The graph contains more than 250 million consumer profiles with attributes such as demographics, name, email address, age, ZIP code and factors like whether it’s a pet-friendly household or a family of sports fans. Brands use these attributes to understand people’s propensity to buy items like health supplements.
Rippl also draws in transaction data from retailer point-of-sale systems and credit card handles to help improve its data modeling, without targeting the individuals.
“At no point do we expose or send [personally identifiable information],” Gupta said.
But they do some customer matches.
Bridg can extend its identity graph and export a hashed identity tag to a brand. Then the brand can map the ID to an identity graph from Facebook or The Trade Desk.
Bridg does not pull in Cardlytics data, though, which isn’t allowed as part of its bank partner requirements.
Bridges to cross
Since Rippl’s August launch, clients have asked Bridg for better data visualization tools, more direct integrations and relationships with payment processors, Gupta said.

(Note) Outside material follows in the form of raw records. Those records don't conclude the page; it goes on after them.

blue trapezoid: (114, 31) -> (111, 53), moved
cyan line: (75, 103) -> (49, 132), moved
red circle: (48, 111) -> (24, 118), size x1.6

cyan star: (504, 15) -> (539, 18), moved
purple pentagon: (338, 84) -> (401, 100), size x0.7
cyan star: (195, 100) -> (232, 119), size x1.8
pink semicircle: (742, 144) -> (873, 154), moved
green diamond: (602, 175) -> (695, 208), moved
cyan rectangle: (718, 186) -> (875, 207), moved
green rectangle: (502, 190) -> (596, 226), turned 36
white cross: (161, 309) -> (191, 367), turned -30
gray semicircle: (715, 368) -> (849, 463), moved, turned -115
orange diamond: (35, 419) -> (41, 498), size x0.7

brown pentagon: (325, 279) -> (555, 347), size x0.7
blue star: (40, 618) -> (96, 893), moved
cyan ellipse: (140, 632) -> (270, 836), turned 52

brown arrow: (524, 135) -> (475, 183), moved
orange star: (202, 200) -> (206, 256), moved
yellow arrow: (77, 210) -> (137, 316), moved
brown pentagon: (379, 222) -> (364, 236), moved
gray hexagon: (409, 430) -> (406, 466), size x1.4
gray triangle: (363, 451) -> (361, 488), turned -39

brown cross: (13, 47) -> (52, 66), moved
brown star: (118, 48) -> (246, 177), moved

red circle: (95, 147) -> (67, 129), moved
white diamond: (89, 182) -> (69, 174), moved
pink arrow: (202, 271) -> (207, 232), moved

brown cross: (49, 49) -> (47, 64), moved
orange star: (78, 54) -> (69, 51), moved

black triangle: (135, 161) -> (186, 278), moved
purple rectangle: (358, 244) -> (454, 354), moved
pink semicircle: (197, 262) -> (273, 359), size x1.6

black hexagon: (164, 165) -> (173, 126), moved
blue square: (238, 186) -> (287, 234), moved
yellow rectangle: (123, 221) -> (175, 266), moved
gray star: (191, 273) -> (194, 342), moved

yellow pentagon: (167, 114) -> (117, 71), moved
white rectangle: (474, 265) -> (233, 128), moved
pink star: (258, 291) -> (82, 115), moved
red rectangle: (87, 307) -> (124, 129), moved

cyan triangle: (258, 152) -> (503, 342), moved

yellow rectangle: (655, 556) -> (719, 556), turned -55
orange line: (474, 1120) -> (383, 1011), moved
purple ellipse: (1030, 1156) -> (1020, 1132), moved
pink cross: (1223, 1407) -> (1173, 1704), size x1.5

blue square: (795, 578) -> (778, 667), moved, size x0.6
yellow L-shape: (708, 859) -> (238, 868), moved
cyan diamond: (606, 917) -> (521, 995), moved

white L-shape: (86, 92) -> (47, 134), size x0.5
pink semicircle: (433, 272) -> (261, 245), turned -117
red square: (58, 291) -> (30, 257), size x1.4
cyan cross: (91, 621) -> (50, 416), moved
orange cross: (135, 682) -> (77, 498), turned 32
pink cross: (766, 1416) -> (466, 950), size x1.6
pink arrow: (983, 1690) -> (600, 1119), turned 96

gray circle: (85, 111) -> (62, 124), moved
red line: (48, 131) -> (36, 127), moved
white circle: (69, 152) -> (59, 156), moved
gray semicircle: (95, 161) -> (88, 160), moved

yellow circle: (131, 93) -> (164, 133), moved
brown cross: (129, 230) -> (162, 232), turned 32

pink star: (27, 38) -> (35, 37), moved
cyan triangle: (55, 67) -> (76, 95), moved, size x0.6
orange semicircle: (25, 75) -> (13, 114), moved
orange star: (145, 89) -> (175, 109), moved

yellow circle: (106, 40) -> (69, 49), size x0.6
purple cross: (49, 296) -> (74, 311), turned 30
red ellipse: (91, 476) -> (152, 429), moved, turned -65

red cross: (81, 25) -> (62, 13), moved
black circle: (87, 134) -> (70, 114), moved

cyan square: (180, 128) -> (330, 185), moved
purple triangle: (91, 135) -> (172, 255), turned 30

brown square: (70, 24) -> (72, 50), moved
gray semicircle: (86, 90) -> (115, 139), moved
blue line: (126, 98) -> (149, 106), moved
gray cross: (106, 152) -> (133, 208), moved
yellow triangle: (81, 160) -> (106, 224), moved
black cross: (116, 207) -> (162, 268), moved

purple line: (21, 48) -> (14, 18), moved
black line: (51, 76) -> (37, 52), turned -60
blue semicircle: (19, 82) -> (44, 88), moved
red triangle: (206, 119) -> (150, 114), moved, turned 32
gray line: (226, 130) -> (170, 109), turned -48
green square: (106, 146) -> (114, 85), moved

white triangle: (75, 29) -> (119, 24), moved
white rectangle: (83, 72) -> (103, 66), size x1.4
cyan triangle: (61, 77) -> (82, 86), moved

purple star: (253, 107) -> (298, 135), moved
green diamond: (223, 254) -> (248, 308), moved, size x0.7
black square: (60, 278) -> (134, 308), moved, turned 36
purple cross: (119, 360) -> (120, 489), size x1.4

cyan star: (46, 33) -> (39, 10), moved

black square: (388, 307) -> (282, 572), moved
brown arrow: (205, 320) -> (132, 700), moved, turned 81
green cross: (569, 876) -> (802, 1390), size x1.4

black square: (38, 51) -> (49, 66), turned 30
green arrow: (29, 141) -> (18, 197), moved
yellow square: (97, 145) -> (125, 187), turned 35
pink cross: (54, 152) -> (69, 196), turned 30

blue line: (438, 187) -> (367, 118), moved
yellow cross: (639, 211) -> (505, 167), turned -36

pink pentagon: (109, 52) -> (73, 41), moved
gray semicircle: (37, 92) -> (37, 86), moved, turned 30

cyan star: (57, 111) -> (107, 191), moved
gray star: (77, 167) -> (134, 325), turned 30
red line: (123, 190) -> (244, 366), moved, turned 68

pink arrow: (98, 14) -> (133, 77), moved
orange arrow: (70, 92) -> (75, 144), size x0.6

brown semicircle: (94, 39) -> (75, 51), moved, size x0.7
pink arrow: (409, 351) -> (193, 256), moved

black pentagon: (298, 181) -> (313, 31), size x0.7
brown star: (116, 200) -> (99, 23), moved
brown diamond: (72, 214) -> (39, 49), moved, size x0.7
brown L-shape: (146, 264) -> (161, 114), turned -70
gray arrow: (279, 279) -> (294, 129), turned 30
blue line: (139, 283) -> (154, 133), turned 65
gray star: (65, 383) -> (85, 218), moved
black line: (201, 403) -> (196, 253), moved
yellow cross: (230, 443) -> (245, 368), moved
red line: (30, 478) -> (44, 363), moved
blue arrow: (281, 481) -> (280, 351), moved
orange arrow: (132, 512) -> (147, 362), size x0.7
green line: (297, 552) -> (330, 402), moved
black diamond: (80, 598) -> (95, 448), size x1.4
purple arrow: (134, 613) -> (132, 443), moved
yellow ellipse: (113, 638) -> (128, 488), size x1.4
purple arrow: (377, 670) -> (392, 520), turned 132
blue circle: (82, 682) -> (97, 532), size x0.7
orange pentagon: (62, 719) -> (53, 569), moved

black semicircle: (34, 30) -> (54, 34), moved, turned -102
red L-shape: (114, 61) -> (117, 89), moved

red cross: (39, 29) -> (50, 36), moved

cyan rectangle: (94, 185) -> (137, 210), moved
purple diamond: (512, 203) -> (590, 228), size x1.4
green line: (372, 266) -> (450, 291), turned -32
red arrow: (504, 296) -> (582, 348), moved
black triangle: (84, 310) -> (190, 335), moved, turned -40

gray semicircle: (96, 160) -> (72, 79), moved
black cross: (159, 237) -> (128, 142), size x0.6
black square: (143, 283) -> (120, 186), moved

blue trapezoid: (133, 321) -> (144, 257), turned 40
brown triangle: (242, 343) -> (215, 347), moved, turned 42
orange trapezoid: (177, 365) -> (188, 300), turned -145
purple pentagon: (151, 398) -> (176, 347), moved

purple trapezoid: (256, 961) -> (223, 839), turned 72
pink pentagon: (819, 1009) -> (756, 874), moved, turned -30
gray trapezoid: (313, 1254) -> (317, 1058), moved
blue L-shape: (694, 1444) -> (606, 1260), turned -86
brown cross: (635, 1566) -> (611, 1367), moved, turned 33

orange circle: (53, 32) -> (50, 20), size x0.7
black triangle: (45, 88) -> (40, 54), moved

These priorities are all on Bridg’s road map, but, meanwhile, Bridg has rolled out one-click data activations and AI-powered natural language queries so a client can look for, say, buyers who began purchasing sugar-free sodas after the holiday. The advertisers or Bridg’s machine learning can use that audience segment as a valuable seed for, say, people interested in healthy alternatives or weight-loss products.
As for generative AI tools, Bridg teams are trying them out and figuring out potential applications, but the company is still in the “experimental stages,” Gupta said, “given the sensitivity of the data.”
In the future, though, whether it builds a large language model internally or uses one already available on the market, “it’s a matter of how, not if.”